Industry break even, previously expected in the fourth quarter, will now be delayed into 2022.
In the U.S., investors have turned sour on the chance of a quick recovery in aviation, sending a Standard & Poor’s index of major airlines to 10 straight days of declines this month, the longest streak since at least 1989. In Europe, trans-Atlantic specialist Virgin Atlantic Airways Ltd. said Wednesday that it won’t get its fleet fully back in the air until October or November.

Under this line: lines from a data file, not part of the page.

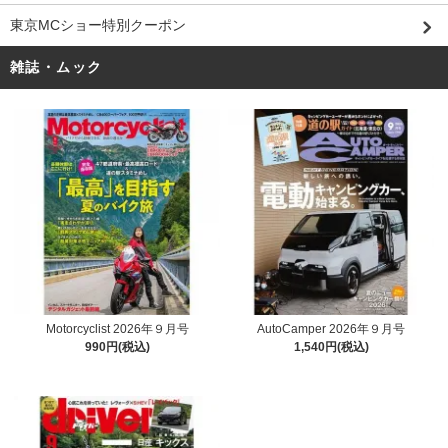
東京MCショー特別クーポン
雑誌・ムック
Motorcyclist 2026年９月号
AutoCamper 2026年９月号
990円(税込)
1,540円(税込)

Regional Highlights of the IATA forecast:
- North American carriers are best placed to take advantage of rapid vaccination programs because of the large domestic U.S. market. Losses lowest globally as a proportion of revenue
- Testing and increasing the pace of an unsteady vaccine roll-out are key to the recovery of the struggling European market. Losses will be reduced at the slowest rate in this region
- Asia-Pacific carriers see 45% of traffic coming from domestic markets, driven by Chinese market recovery, together with booming cargo sector
- Middle Eastern demand will benefit from high vaccination rates in home markets, offset by continued travel restrictions on routes to emerging economies served through Gulf hubs
The new estimates assume a partial reopening of some markets in Europe in time for summer flying, and also of some trans-Atlantic services, IATA Chief Economist Brian Pearce said. These routes should be fully open in the fourth quarter, with more than 75% of relevant populations vaccinated, he said.
While optimism for the second half hinges mainly on the continuing rebound of large domestic markets like the U.S. and China, Walsh said he’s a little more upbeat about Europe than IATA’s official projections.
Testing of the group’s Travel Pass app is continuing with more than 50 airlines signed up.